Nous lisons avec stupeur, dans un message destinés aux lauréat·es des contrats doctoraux d’une école doctorale de l’Université Paris-Saclay :
« Si ce n’est pas déjà fait, nous vous engageons à entreprendre au plus vite les démarches auprès du Fonctionnaire Sécurité Défense dont dépend votre laboratoire. L’avis FSD sera attendu pour tous les doctorants au moment de l’inscription en thèse. »
Nous rappelons que le Fonctionnaire Sécurité Défense (FSD) décide de façon discrétionnaire, arbitraire, non argumentée ni opposable, qui peut être autorisé ou non à travailler dans un laboratoire, et sur quels sujets de recherche. Cela est obligatoire pour les laboratoires ou équipes placées en Zone à Régime Restrictif (ZRR), ce qui est déjà critiquable en soi, comme le montre de nombreuses dérives (voir par exemple https://smf.emath.fr/actualites-smf/zrr-suite, https://www.sudouest.fr/gironde/bordeaux/bordeaux-une-chercheuse-interdite-d-acces-a-son-laboratoire-en-raison-de-ses-engagements-ecologistes-24591937.php ou encore https://cgt.fercsup.net/l-echo-du-sup/echo-du-sup-no-8-dossier-le-tout-securitaire-dans-l-enseignement-superieur-et/article/le-piege-des-zrr-entretien-avec-un-collegue).
Le message de cette école doctorale conditionne l’inscription de ses futur·es doctorant·es à demander une validation auprès du FSD pour la signature de leur contrat doctoral, et ce y compris pour des laboratoires ou équipes qui ne sont pas en ZRR. Cela constitue un débordement du rôle du FSD, et représente une suspicion généralisée, qui ouvre la porte à toutes sortes de sélection arbitraire.

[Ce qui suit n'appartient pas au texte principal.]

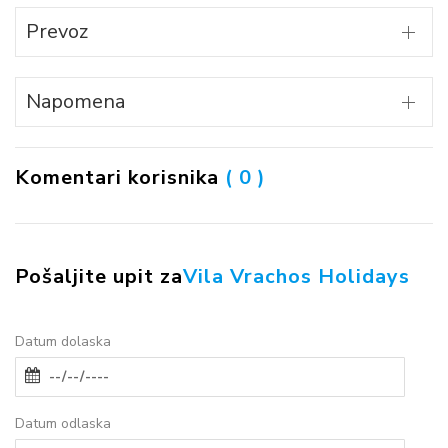
Prevoz
Napomena
Komentari korisnika
( 0 )
Pošaljite upit za
Vila Vrachos Holidays
Datum dolaska
Datum odlaska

Nous demandons à la présidence de l’université des éclaircissements quant à cette demande. Il est évident que cela constitue une dérive, d’autant plus en imposant cela à de jeunes collègues précaires qui prendront de gros risques en n’accédant pas à la demande. En particulier, nous demandons donc à savoir quels textes permettent de mettre en place de telles dispositions, s’il est obligatoire pour l’université de le faire et où la décision a été prise de mettre en place ce dispositif.